Many natural systems with complex structures exhibit an astonishingly high level of adaptability, resistance and eco-efficiency. Such observations stimulate the creativity of the chemical industry in developing improved or fundamentally new materials. In these endeavors, interdisciplinary synergies arise between synthetic chemistry, material science and biology.

“Many exciting examples can be given to explain how we can use nature as a source of inspiration to develop intelligent solutions of high economic relevance”, says Dr. Stefan Marcinowski, Member of the Board of Executive Directors and Research Executive Director of BASF. “Learning from nature means understanding how chemistry, biology and physics interact in producing outstanding phenomena. Nature presents us with a vast number of possibilities. Their technical application is not just limited to agricultural products or pharmaceuticals. Especially outside these established domains there is still a huge potential for bio-inspired innovations, as our symposium impressively demonstrates.”

Innovations result on the one hand from a directed search for intelligent solutions to an existing problem.

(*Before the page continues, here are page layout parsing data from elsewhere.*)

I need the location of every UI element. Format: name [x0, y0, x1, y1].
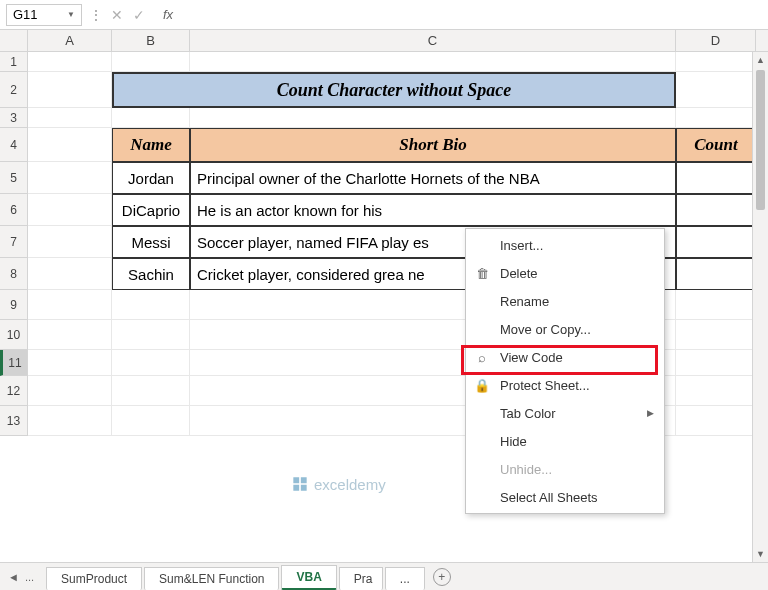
cell[interactable] [112, 406, 190, 436]
col-header-D[interactable]: D [676, 30, 756, 51]
cell[interactable] [28, 406, 112, 436]
col-header-B[interactable]: B [112, 30, 190, 51]
row-header[interactable]: 13 [0, 406, 28, 436]
row-header[interactable]: 9 [0, 290, 28, 320]
row-header[interactable]: 4 [0, 128, 28, 162]
cell[interactable] [28, 350, 112, 376]
row-header[interactable]: 7 [0, 226, 28, 258]
cell[interactable] [28, 72, 112, 108]
scroll-thumb[interactable] [756, 70, 765, 210]
data-count[interactable] [676, 258, 756, 290]
sheet-tabs: SumProduct Sum&LEN Function VBA Pra ... [46, 563, 427, 590]
data-bio[interactable]: Principal owner of the Charlotte Hornets… [190, 162, 676, 194]
blank-icon [472, 291, 492, 311]
row-header-active[interactable]: 11 [0, 350, 28, 376]
menu-label: Select All Sheets [500, 490, 598, 505]
cell[interactable] [112, 290, 190, 320]
cell[interactable] [676, 350, 756, 376]
cell[interactable] [28, 226, 112, 258]
row-header[interactable]: 5 [0, 162, 28, 194]
data-bio[interactable]: He is an actor known for his [190, 194, 676, 226]
cell[interactable] [676, 376, 756, 406]
data-count[interactable] [676, 162, 756, 194]
menu-tab-color[interactable]: Tab Color▶ [466, 399, 664, 427]
menu-select-all-sheets[interactable]: Select All Sheets [466, 483, 664, 511]
blank-icon [472, 319, 492, 339]
name-box[interactable]: G11 ▼ [6, 4, 82, 26]
tab-sumlen[interactable]: Sum&LEN Function [144, 567, 279, 590]
data-name[interactable]: Jordan [112, 162, 190, 194]
cell[interactable] [112, 108, 190, 128]
blank-icon [472, 487, 492, 507]
cell[interactable] [28, 52, 112, 72]
fx-label[interactable]: fx [163, 7, 173, 22]
title-cell[interactable]: Count Character without Space [112, 72, 676, 108]
cell[interactable] [190, 52, 676, 72]
cell[interactable] [676, 290, 756, 320]
row-header[interactable]: 8 [0, 258, 28, 290]
data-name[interactable]: DiCaprio [112, 194, 190, 226]
cell[interactable] [676, 320, 756, 350]
data-count[interactable] [676, 194, 756, 226]
select-all-cell[interactable] [0, 30, 28, 51]
menu-label: Tab Color [500, 406, 556, 421]
cell[interactable] [28, 108, 112, 128]
row-header[interactable]: 2 [0, 72, 28, 108]
cell[interactable] [28, 258, 112, 290]
formula-bar: G11 ▼ ⋮ ✕ ✓ fx [0, 0, 768, 30]
scroll-up-icon[interactable]: ▲ [753, 52, 768, 68]
watermark-icon [290, 474, 310, 494]
cell[interactable] [676, 108, 756, 128]
cell[interactable] [28, 376, 112, 406]
col-header-C[interactable]: C [190, 30, 676, 51]
menu-label: Insert... [500, 238, 543, 253]
cell[interactable] [676, 52, 756, 72]
menu-label: Rename [500, 294, 549, 309]
code-icon: ⌕ [472, 347, 492, 367]
menu-protect-sheet[interactable]: 🔒Protect Sheet... [466, 371, 664, 399]
cell[interactable] [676, 406, 756, 436]
divider-icon: ⋮ [90, 8, 101, 22]
tab-more[interactable]: ... [385, 567, 425, 590]
row-header[interactable]: 6 [0, 194, 28, 226]
cell[interactable] [112, 52, 190, 72]
scroll-down-icon[interactable]: ▼ [753, 546, 768, 562]
cell[interactable] [28, 320, 112, 350]
cell[interactable] [112, 376, 190, 406]
cell[interactable] [28, 162, 112, 194]
col-header-A[interactable]: A [28, 30, 112, 51]
cell[interactable] [112, 350, 190, 376]
tab-nav-more[interactable]: ... [23, 571, 36, 583]
cell[interactable] [190, 108, 676, 128]
menu-rename[interactable]: Rename [466, 287, 664, 315]
tab-vba-active[interactable]: VBA [281, 565, 336, 590]
header-count[interactable]: Count [676, 128, 756, 162]
data-name[interactable]: Sachin [112, 258, 190, 290]
data-count[interactable] [676, 226, 756, 258]
menu-view-code[interactable]: ⌕View Code [466, 343, 664, 371]
cell[interactable] [676, 72, 756, 108]
header-bio[interactable]: Short Bio [190, 128, 676, 162]
row-header[interactable]: 3 [0, 108, 28, 128]
tab-pra[interactable]: Pra [339, 567, 383, 590]
menu-move-copy[interactable]: Move or Copy... [466, 315, 664, 343]
cell[interactable] [28, 290, 112, 320]
column-headers: A B C D [0, 30, 768, 52]
row-header[interactable]: 10 [0, 320, 28, 350]
cell[interactable] [28, 194, 112, 226]
menu-label: Unhide... [500, 462, 552, 477]
add-sheet-button[interactable]: + [433, 568, 451, 586]
name-box-dropdown-icon[interactable]: ▼ [67, 10, 75, 19]
cell[interactable] [28, 128, 112, 162]
menu-hide[interactable]: Hide [466, 427, 664, 455]
cell[interactable] [112, 320, 190, 350]
menu-delete[interactable]: 🗑Delete [466, 259, 664, 287]
tab-nav-prev-icon[interactable]: ◄ [6, 571, 21, 583]
tab-sumproduct[interactable]: SumProduct [46, 567, 142, 590]
vertical-scrollbar[interactable]: ▲ ▼ [752, 52, 768, 562]
data-name[interactable]: Messi [112, 226, 190, 258]
row-header[interactable]: 12 [0, 376, 28, 406]
header-name[interactable]: Name [112, 128, 190, 162]
menu-insert[interactable]: Insert... [466, 231, 664, 259]
row-header[interactable]: 1 [0, 52, 28, 72]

For example, consumers wish to have stain repellent surfaces that reduce cleaning effort and thereby also contribute to protecting the environment. With the leaf of a lotus plant, nature shows us what structural characteristics a surface has to have before physical forces provide precisely the desired stain repellent effect. BASF puts this knowledge to good use with the innovation Mincor®TXTT, a textile coating for fabrics used in making tents, awnings and sunshades.

But it also works the other way round: researchers can technically reproduce one of nature’s brilliant “inventions” and then search for an application beneficial to man. Scientists now understand why butterfly wings are resplendent with color although they contain no dye. Light scattering on highly organized surface structures produces the “color without dye” effect. A dye that works on this principle will never lose its color fastness. BASF researchers have succeeded in producing a flexible dispersion film that changes color when stretched because the defined distance between the polymer beads in the dispersion changes.